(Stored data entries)
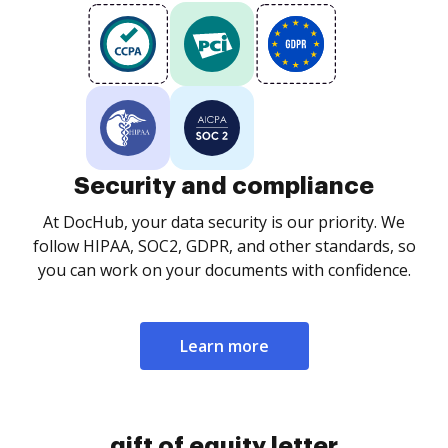
Security and compliance
At DocHub, your data security is our priority. We
follow HIPAA, SOC2, GDPR, and other standards, so
you can work on your documents with confidence.
Learn more
gift of equity letter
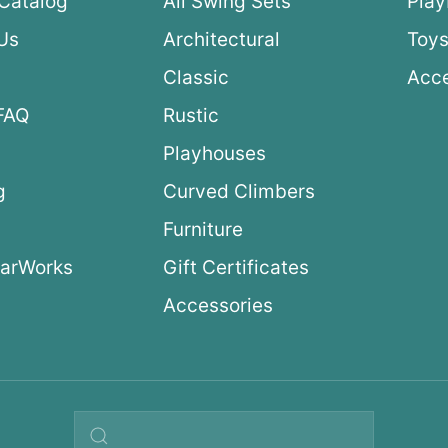
Catalog
All Swing Sets
Pla
Us
Architectural
Toys
Classic
Acce
FAQ
Rustic
Playhouses
g
Curved Climbers
s
Furniture
arWorks
Gift Certificates
Accessories
Search query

- [TASK INSTRUCTIONS]: Copy each line of the records above exactly as written. Do not carry over any picture.

- [RESULT FOR THIS TASK]:
Security and compliance
At DocHub, your data security is our priority. We
follow HIPAA, SOC2, GDPR, and other standards, so
you can work on your documents with confidence.
Learn more
gift of equity letter
Catalog
All Swing Sets
Pla
Us
Architectural
Toys
Classic
Acce
FAQ
Rustic
Playhouses
g
Curved Climbers
s
Furniture
arWorks
Gift Certificates
Accessories
Search query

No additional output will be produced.